Financial analysts cautioned that the spending spree may not bring the intended results to the business groups as asset acquisition may meet fierce political resistance. Refining losses resulted in Sinopec reporting a 40.5% decline in H1 net income to CNY 24.5 billion on Sunday.

The nation biggest oil and gas producer PetroChina last week said first half profit declined 6% to CNY 62 billion. The country leading offshore oil producer CNOOC Ltd saw its net profit in the same period tumble 19% to CNY 31.87 billion.

Mr Laban Yu head of Asia oil & gas equity research at Jefferies Hong Kong Ltd said "The loss came purely from the government's policy of capping retail fuel prices. There is not much Sinopec can do. We believe current low inflation will allow higher refiner margins in the second half and quite possibly a change in the fuel-pricing mechanism."

To combat the declining profit growth, the three oil energy producers all strived to increase their overseas energy business portion to offset the sluggishness in the domestic energy market.

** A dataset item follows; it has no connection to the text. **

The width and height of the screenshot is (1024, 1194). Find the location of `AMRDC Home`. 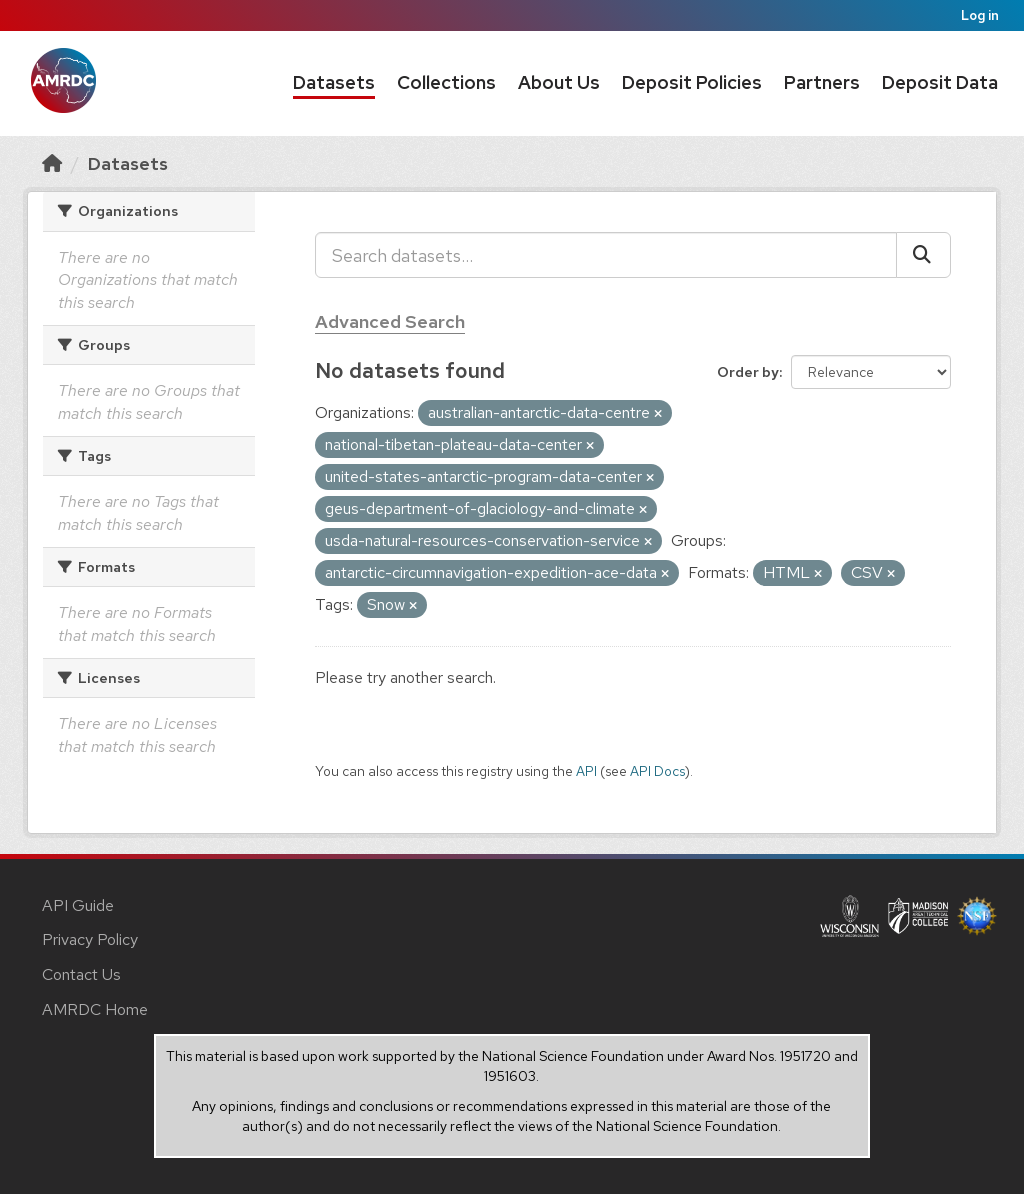

AMRDC Home is located at coordinates (95, 1009).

Mr Simon Powell oil and gas analyst at CLSA Ltd in Hong Kong said "Overseas acquisition is a short cut to balance refining losses, but it's a gradual process and takes a long time because of political scrutiny and availability of assets globally."

He said that "If the CNOOC deal is approved, we can expect more Chinese energy investment in those countries almost right away."

Mr Dickie Wong Kingston Securities Research Director said "The three energy companies may be very passive in the waiting process for the intended acquisitions to be realized because of rising investor protectionism among the US and European countries."

China State oil companies have spent more than USD 100 billion on assets over the past decade to supply the world largest energy importer.

CNOOC, China biggest offshore oil and natural gas extractor with no refining operations has proposed the nation's biggest overseas acquisition offering USD 15.1 billion for Canada Nexen Inc. Canadian and US regulators are reviewing the takeover.